Ruby Binding (FFI)

Purpose

The C-extension based Ruby bindings from the 0mq project only work with Ruby runtimes that support the full C extension API. At this time the gem works with MRI 1.8.x, 1.9.x and Rubinius master. The JRuby project has best-effort C extension support so the official zmq gem may not run well on that platform.

This gem adds FFI bindings so that any ruby runtime supporting the latest FFI API will work. At this time the minimum versions that will work with the FFI bindings are MRI 1.9.3-p194, JRuby 1.6 and Rubinius (commit 9cf0fd29).

Should I Use FFI Bindings or the C Extension?

This project has a lot more activity than the C extension. I (am biased and) recommend everyone use this project. This project provides the most flexibility since it will work well with every active Ruby runtime (MRI, JRuby and Rubinius). Why limit yourself unnecessarily?

Performance Notes

Using Ruby-FFI adds a little bit of overhead to C function calls since the binding itself is written in Ruby with some C or Java helpers behind the scenes. I have made every effort to reduce this overhead to a minimum.

For example, the send and recv method calls return a Message class**. This class contains an FFI::Struct which mimics the zmq_msg_t struct. It provides methods for returning an FFI::MemoryPointer pointing to the data buffer as well as a call to return the size of that buffer. Due to this wrapping, no copying of the zmq_msg_t is performed.

To process the data buffer, I recommend subclassing Message and lazily copy data from the buffer as necessary. Reference the FFI Wiki for information on how to work with FFI::MemoryPointer and FFI::Struct.

I ran a battery of tests on my desktop Mac. Your timings will definitely vary but the relative performance of each runtime should be roughly the same.
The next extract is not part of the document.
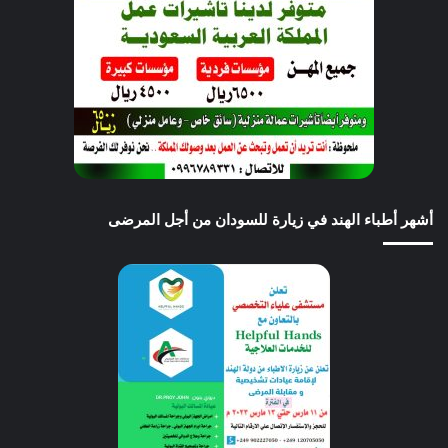
أشهر أطباء الهند في زيارة للسودان من أجل المرضى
I have removed the results of the latency test because they were about 2 years old (done in 2010). I'm preparing to do a new set of comparisons and will post the table data here when I have completed the work.

Source Code

http://github.com/chuckremes/ffi-rzmq

Build and installation

Install the latest ØMQ release from here:

http://www.zeromq.org/area:download

There are two options for installing the gem.

1. Install from rubygems.org via gem install.

% gem install ffi-rzmq

2. Install the latest master source from github.
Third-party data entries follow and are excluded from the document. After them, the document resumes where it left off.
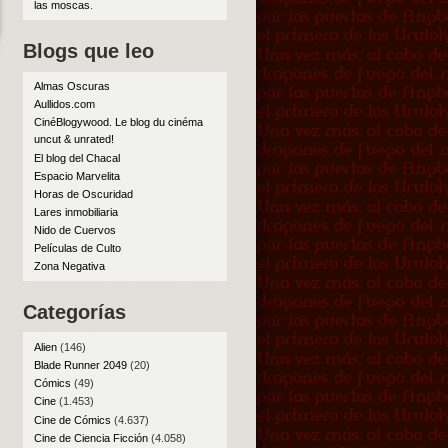
las moscas
.
Blogs que leo
Almas Oscuras
Aullidos.com
CinéBlogywood. Le blog du cinéma
uncut & unrated!
El blog del Chacal
Espacio Marvelita
Horas de Oscuridad
Lares inmobiliaria
Nido de Cuervos
Películas de Culto
Zona Negativa
Categorías
Alien
(146)
Blade Runner 2049
(20)
Cómics
(49)
Cine
(1.453)
Cine de Cómics
(4.637)
Cine de Ciencia Ficción
(4.058)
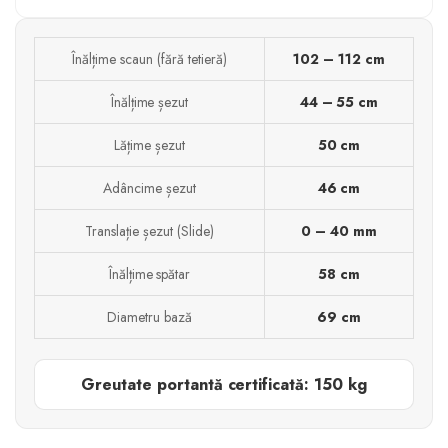
Înălțime scaun (fără tetieră)
102 – 112 cm
Înălțime șezut
44 – 55 cm
Lățime șezut
50 cm
Adâncime șezut
46 cm
Translație șezut (Slide)
0 – 40 mm
Înălțime spătar
58 cm
Diametru bază
69 cm
Greutate portantă certificată: 150 kg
$ git clone http://github.com/chuckremes/ffi-rzmq.git
$ cd ffi-rzmq
$ gem build ffi-rzmq.gemspec
$ gem install ffi-rzmq-*.gem

You may have to run the last command with sudo if you do not have permission to install to a protected system directory.

Windows

The steps for installing the gem are exactly the same. Building and installing the 0mq library may take a few extra steps. Be sure to reference the instructions on the 0mq download page.

Documentation

The gem includes some very basic rdoc. While the docs are rather sparse at the moment, be sure to check the examples gem directory. Also, the 0mq C API documentation is a good reference. These ruby bindings mimic that API exactly though a few extra sugarings have been tossed in.
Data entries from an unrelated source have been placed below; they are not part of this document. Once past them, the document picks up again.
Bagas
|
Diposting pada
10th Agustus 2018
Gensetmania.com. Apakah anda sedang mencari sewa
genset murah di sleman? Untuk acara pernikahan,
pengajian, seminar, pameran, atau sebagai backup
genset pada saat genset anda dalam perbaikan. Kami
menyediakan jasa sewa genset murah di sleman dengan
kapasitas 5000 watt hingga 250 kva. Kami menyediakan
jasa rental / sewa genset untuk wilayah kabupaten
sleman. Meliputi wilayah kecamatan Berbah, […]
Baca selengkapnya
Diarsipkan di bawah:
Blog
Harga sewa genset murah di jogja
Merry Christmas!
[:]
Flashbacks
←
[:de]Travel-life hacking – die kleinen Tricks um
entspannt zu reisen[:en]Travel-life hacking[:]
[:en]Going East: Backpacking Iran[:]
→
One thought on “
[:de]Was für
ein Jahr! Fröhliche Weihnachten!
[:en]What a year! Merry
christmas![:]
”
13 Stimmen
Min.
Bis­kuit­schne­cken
Also, be sure to read the ZeroMQ User Guide. The text is growing almost daily with new examples and clearer explanations.

Learn by Example

The learn ruby ZeroMQ project uses ffi-rzmq , providing what is currently the largest set of examples using the ffi-rzmq gem.
http://github.com/andrewvc/learn-ruby-zeromq

Test Suite

Run the examples. Requires rspec, rake and bones to be installed.

% rake spec

Bug Reporting

If you encounter problems please fill a bug report at:

http://github.com/chuckremes/ffi-rzmq/issues

or write an e-mail to:

git AT chuckremes DOT com

Mailing List

Discussions about this language binding take place on the general zeromq-dev list.